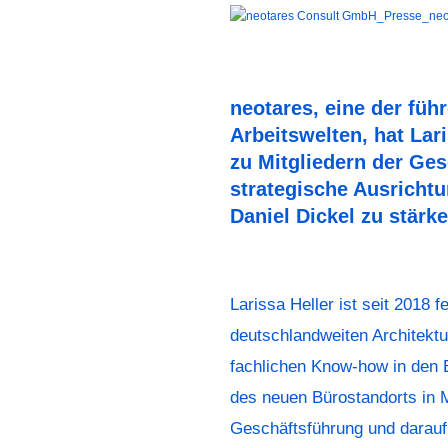
neotares, eine der fü
Arbeitswelten, hat Lar
zu Mitgliedern der Ge
strategische Ausricht
Daniel Dickel zu stär
Larissa Heller ist seit 2018 
deutschlandweiten Architektu
fachlichen Know-how in den 
des neuen Bürostandorts in M
Geschäftsführung und darauf,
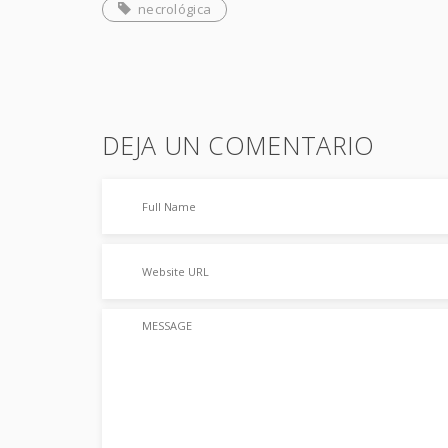
necrológica
DEJA UN COMENTARIO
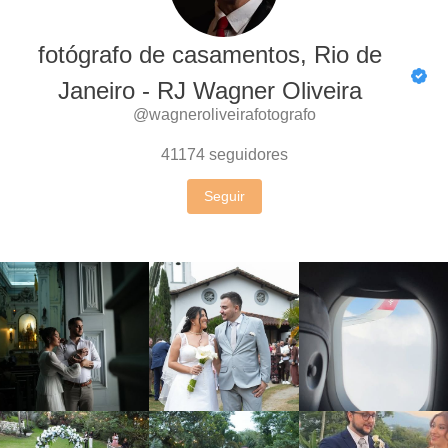
fotógrafo de casamentos, Rio de
Janeiro - RJ Wagner Oliveira
@wagneroliveirafotografo
41174
seguidores
Seguir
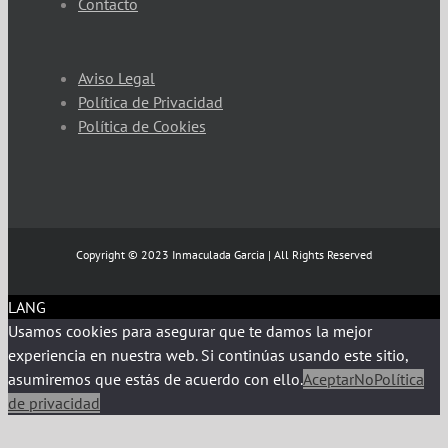
Contacto
Aviso Legal
Política de Privacidad
Política de Cookies
Copyright © 2023 Inmaculada Garcia | All Rights Reserved
LANG
Usamos cookies para asegurar que te damos la mejor
experiencia en nuestra web. Si continúas usando este sitio,
asumiremos que estás de acuerdo con ello.
Aceptar
No
Política
de privacidad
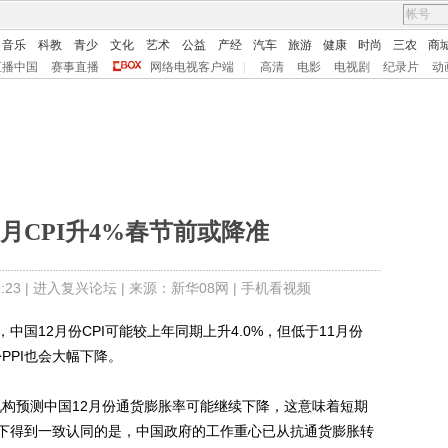
音乐
科教
青少
文化
艺术
公益
产经
汽车
旅游
健康
时尚
三农
商
直播中国
赛事直播
网络电视客户端
|
高清
电影
电视剧
纪录片
动
2月CPI升4%春节前或降准
23 |
进入复兴论坛
| 来源：新华08网 |
手机看视频
12月份CPI可能较上年同期上升4.0%，但低于11月份
份PPI也会大幅下降。
构预测中国12月份通货膨胀率可能继续下降，这意味着短期
下得到一致认同的是，中国政府的工作重心已从抗通货膨胀转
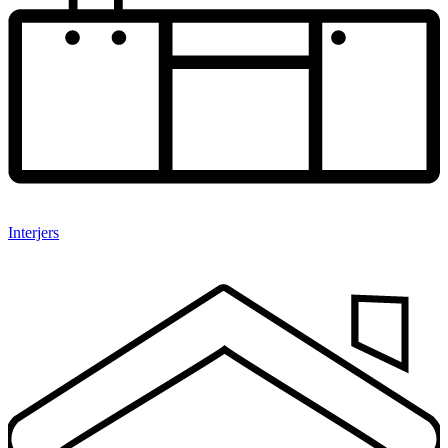
Interjers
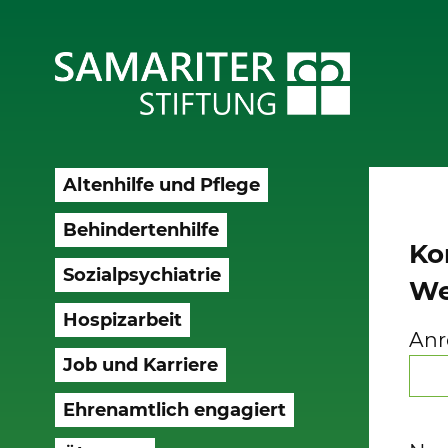
Altenhilfe und Pflege
Behindertenhilfe
Ko
Sozialpsychiatrie
We
Hospizarbeit
Anr
Job und Karriere
Ehrenamtlich engagiert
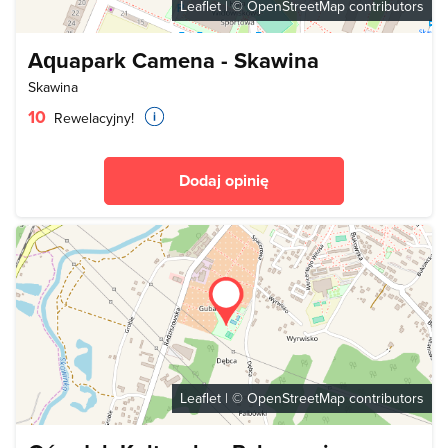
Leaflet
| ©
OpenStreetMap
contributors
Aquapark Camena - Skawina
Skawina
10
Rewelacyjny!
Dodaj opinię
Leaflet
| ©
OpenStreetMap
contributors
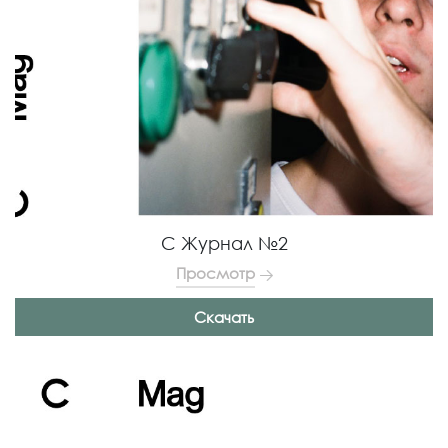
С Журнал №2
Просмотр
Скачать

··········

* _WHAT YOU WILL DO_: Tell how many lines above contain the word "Política". Nothing but the number is needed.

* _FINISHED TASK_: 3